Curt Schleier: How did you become aware of Jewish music?
Elmore James: I became aware of it by listening to Paul Robeson and all of the different languages he sang in. I became very interested in learning his repertoire. There were a couple of songs I really loved — “Vi Azoy Lebt Der Keyser“ and “Shlof Mayn Kind” — and I wanted to learn to sing them well. I didn’t know how, and one day I’m walking past this Judaica store and I figured someone there could help me with my Yiddish. The person said no, but he had a friend who could help me, and that friend was Theodore Bikel. I knew who he was, but he said, “No, you have to go to Zalmen Mlotek, he’s the best guy in the business.” I think Zalmen was really touched by the fact that I was so earnest in singing in Yiddish well, he asked me to sing in a concert.
Do you sing phonetically?
I know German, French, Italian and Swedish, and I sing in other languages. I don’t sing phonetically. I don’t sing and not know what I’m saying.
How did you get from Harlem, where you grew up, to theatrical and operatic stages around the world?
It was my black teachers in primary and secondary school, but it was also my Jewish teachers in high school who said, “With what you have, you can do something with this.” It wasn’t until I went there that I knew any white kids or Jewish kids. When I got to high school, all my friends were Jewish, and when I went to their homes or they slept at mine, there was an affinity, a certain kind of earthiness I couldn’t help but relate to.
It was Jews who did it for me and later in the theater. Now my best friends are Jewish [laughs]. All my friends are Jewish.
How did you get into the High School of Performing Arts?
To get into Performing Arts I had to do a monologue. They asked for two, modern and classical. I didn’t know what classical meant. I didn’t know what monologue meant. So I bought a book, “Monologues for Student Actors” and did something from there. The acting teacher, a Jewish woman, accepted me in the school on exactly no evidence I had talent. In my senior year, I wrote a show that became the inspiration for the movie “Fame.” The teacher read the play and said, “Who would have thought you had talent. I just took you in the school because you were a nice boy.” That was the nicest compliment anyone ever gave me.

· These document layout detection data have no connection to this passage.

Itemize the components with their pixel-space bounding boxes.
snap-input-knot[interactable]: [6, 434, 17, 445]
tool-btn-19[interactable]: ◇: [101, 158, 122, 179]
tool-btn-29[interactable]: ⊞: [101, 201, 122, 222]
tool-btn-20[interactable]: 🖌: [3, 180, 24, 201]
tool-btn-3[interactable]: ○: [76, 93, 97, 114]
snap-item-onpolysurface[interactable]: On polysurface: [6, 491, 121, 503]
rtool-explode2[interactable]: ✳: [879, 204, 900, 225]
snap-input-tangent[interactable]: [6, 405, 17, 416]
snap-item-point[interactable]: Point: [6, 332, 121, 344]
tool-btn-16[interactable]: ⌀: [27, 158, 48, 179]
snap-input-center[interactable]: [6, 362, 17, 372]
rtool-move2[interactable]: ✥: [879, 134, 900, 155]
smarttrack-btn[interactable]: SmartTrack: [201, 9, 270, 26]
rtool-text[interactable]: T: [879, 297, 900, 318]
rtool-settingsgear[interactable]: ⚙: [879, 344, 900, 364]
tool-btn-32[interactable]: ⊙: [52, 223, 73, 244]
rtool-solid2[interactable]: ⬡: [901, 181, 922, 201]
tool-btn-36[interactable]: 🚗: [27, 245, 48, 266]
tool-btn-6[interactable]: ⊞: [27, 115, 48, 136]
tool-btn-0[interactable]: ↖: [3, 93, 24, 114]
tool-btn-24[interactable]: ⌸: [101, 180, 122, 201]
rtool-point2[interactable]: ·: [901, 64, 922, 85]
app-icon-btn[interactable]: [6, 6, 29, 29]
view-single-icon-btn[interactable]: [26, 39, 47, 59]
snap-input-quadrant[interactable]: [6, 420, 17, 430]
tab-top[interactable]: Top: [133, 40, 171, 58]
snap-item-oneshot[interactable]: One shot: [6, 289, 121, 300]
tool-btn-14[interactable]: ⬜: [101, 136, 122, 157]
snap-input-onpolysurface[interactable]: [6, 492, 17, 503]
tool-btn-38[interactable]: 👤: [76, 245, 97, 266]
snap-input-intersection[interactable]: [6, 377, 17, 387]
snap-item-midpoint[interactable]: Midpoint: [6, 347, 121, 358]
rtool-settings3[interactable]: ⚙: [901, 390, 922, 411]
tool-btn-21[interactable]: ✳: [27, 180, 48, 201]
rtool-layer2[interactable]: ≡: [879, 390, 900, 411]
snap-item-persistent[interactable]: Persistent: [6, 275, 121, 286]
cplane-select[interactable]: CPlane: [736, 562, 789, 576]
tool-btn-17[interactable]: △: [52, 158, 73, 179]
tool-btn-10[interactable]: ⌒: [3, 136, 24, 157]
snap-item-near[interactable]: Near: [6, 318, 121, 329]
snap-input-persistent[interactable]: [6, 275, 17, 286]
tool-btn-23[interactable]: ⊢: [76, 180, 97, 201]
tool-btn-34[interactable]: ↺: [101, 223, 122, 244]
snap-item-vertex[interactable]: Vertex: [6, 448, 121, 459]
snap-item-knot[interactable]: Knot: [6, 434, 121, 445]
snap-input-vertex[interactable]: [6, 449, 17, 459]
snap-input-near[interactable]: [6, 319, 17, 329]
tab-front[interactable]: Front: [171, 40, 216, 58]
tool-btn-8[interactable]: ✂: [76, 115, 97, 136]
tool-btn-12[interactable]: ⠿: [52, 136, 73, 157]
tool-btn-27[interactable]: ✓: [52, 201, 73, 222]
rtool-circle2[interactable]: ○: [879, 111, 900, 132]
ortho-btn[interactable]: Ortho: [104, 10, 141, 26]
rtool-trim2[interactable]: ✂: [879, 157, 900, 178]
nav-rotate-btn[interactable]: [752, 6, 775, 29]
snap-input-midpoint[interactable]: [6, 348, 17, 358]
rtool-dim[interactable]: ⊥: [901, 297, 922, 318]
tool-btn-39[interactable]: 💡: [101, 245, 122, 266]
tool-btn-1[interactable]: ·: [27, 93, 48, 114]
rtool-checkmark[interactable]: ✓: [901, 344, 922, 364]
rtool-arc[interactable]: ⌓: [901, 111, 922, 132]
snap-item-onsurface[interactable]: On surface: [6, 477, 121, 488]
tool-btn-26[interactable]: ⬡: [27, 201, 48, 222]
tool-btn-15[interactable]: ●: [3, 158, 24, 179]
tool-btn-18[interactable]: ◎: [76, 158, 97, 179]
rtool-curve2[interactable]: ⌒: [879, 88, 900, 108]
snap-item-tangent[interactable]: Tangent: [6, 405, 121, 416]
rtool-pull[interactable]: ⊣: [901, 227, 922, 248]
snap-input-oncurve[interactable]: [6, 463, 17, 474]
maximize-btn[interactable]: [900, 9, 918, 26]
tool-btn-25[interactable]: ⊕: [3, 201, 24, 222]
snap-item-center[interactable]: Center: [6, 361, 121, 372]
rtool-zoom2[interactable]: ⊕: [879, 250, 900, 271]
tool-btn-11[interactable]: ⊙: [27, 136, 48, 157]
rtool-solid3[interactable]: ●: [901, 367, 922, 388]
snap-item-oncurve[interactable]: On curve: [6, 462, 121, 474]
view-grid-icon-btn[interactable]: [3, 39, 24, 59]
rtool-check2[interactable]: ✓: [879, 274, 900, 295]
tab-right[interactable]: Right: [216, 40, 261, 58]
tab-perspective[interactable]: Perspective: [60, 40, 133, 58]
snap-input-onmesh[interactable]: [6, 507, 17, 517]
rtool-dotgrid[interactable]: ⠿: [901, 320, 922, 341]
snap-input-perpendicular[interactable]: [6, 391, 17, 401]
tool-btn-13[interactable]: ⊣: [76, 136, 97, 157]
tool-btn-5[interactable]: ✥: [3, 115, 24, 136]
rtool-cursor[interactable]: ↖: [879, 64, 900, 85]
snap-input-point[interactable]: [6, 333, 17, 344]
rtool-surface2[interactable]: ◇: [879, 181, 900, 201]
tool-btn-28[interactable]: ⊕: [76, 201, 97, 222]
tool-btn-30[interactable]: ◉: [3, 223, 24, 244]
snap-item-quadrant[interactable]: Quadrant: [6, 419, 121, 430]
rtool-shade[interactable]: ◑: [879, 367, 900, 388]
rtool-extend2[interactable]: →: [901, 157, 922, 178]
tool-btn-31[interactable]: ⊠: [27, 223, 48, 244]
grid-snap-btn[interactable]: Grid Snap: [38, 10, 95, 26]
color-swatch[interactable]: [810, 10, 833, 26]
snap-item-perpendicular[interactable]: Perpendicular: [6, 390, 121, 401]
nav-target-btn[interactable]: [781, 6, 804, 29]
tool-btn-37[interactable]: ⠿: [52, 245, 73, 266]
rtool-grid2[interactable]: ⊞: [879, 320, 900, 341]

Did you get credit for the show?
No, this is show business. But just ask anyone in my class. Anyone in the school.
What has the reaction to “Soul to Soul” been like?
Paul Robeson said the way you make people love you is when you sing their songs. So if I sing a Swedish folksong or a French song or an Italian song, I enter into their neighborhood. That’s my intention, anyway, and Jewish audiences appreciate what I do. At first I thought the show would just appeal to people who were around during World War II. But we did a performance at Symphony Space and there were a lot of young [African-American] kids there and they loved it.
I think music is the thing blacks and Jews have in common. What are the blues? Singing about your circumstance in a way that is still optimistic about life.